Пушку показалось, что слуга сказал это с почтением к армянам, но с пренебрежением к нему, хотя Пушок разве не армянин? Чем не армянин?

— Чем же вы… зиждители? — полюбопытствовал раздражённый Пушок. Можешь доказать?

— Пока хозяина нет, я всё могу.

— Давай, с самого начала.

— С начала? Начали мы, хорезмийцы. Давно, неведомо когда. И вот уж тысячи лет наша жизнь — то созидание, то оборона от нашествий, то воссоздание, то опять оборона. Всё было у нас: города, храмы, книги, песни. Почти семь веков назад явились арабы. Явился их вожак, Кутейба, и объявил нам, что их бог лучше, что во имя их бога нам надо забыть всё, что тысячелетиями мы вырастили, создали, нашли. Велел нам забыть всё, ибо истинная вера — у арабов, истинный разум — у арабов, а нам надо даже свою память выбросить, запомнить лишь те из истин, что истинны для арабов. Мы не согласились, мы бились, мы…

— И ты? Семь веков назад и ты бился?

— Если б я жил тогда, и я бился б. Но разве деды дедов моих не во мне? Если не во мне, в ком же они? Герои бессмертны, — в ком же ныне деды дедов моих, павших в битвах за свой народ?

— Ни у нас, христиан, ни у вас, мусульман, ничего не сказано о бессмертии на земле. Истинное бессмертие обещано лишь праведникам в садах небесных.

— А разве смертен народ? Умирают люди, а народ вечен.

Припоминая беседы с книжными людьми на ночёвках в постоялых дворах, школу при церкви Богородицы в Трапезунте, где он когда-то учился грамоте и слушал монахов-учителей, Пушок, не очень уверенный, можно ли так выразить своё сомнение, сказал:

— Умирают и народы. Вечно лишь человечество, да и то лишь до Судного дня.

— Какое человечество? Без народов? Такого человечества нет!

— А народа нет без людей. Люди же смертны, — значит, смертен и народ.

— Нет… Нет! У народа меняется вера, нрав, обычай, язык меняется. Со своими сородичами, со своими соседями народ может смешаться и соединиться и всё же вечен! В древних книгах есть имена древних народов. Где они? Где тохары, где кушаны… Вот, купец, вы странствуете и небось замечали, — есть города, где и по-армянски говорят, и притом у каждого города, у горожан, есть свои слова, свои обычаи, своё обличье. У одних излюблено одно, а у других — другое. И глядишь, на каждое армянское слово в таком армянском городе, у коренных здешних армян, сыщется иное слово, местное, иной раз почти забытое, а то и более ходкое, чем армянское.
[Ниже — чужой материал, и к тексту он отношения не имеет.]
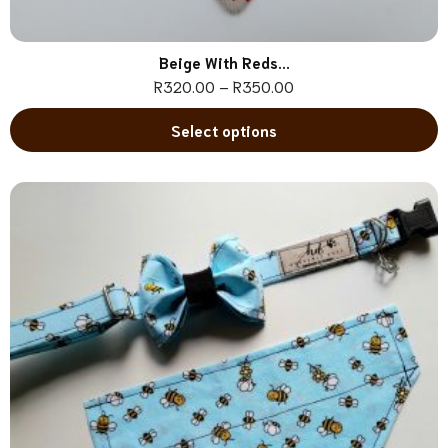
Beige With Reds...
R
320.00
–
R
350.00
Select options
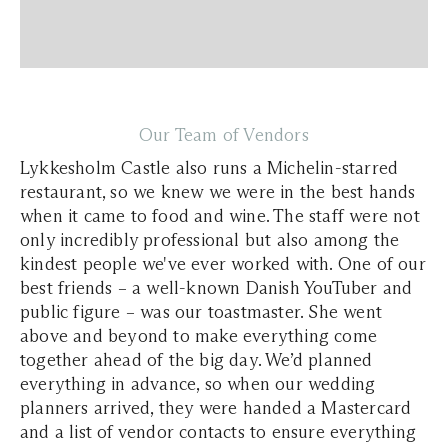
Our Team of Vendors
Lykkesholm Castle also runs a Michelin-starred
restaurant, so we knew we were in the best hands
when it came to food and wine. The staff were not
only incredibly professional but also among the
kindest people we've ever worked with. One of our
best friends – a well-known Danish YouTuber and
public figure – was our toastmaster. She went
above and beyond to make everything come
together ahead of the big day. We’d planned
everything in advance, so when our wedding
planners arrived, they were handed a Mastercard
and a list of vendor contacts to ensure everything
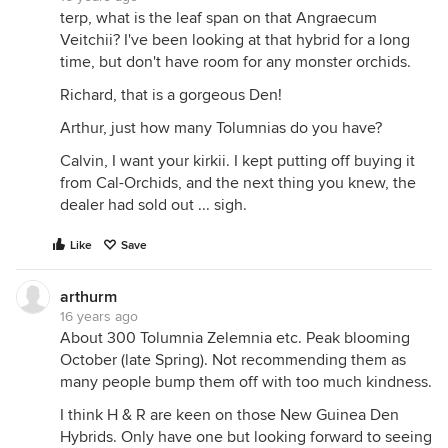
terp, what is the leaf span on that Angraecum
Veitchii? I've been looking at that hybrid for a long
time, but don't have room for any monster orchids.
Richard, that is a gorgeous Den!
Arthur, just how many Tolumnias do you have?
Calvin, I want your kirkii. I kept putting off buying it
from Cal-Orchids, and the next thing you knew, the
dealer had sold out ... sigh.
Like
Save
arthurm
16 years ago
About 300 Tolumnia Zelemnia etc. Peak blooming
October (late Spring). Not recommending them as
many people bump them off with too much kindness.
I think H & R are keen on those New Guinea Den
Hybrids. Only have one but looking forward to seeing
Это значит, давний народ живёт в том городе посреди армян, в самих тех армянах, их устами говорит свои слова, их руками чертит свои узоры, их глазами глядит на свою землю, на свои реки, на свои звёзды! Этим и богат народ; в этом — красота человечества!

— Откуда знаешь? Кто ты такой? Слуга слугой, а рассуждаешь! Кто ты такой?

— Разве не было у нас учёных? Четыреста лет назад жил среди нас Бируни, Абу Райхан ал-Бируни…

— Имя арабское…

— Имя?.. Мы семьсот лет мусульманствуем. После побед Кутейбы. Арабскую веру арабы сделали нашей верой. Но кроме веры есть память. А память хранит, как во имя веры искореняли в нас память.

Пушок, заметив, что его собеседник, начав говорить об одном, сбивается на другое, возвратил его к прерванной мысли:

— Ты сказал: Бируни — хорезмиец.

— Истинно. А имя? Он был арабской грамоте обучен, а природной, своей, никто из нас не ведает, какова она была, что писали, что ведали наши праотцы, того не помним.

— А была ли? Ваша-то, особая, была?

— А вот дослушайте-ка: сам Бируни написал так…

Слуга поднял, запрокинул голову, и эта голова с полузакрытыми, густо опушёнными глазами, с большим тонким носом, с большим твёрдым ртом показалась Пушку величественной, как на какой-то древней монете.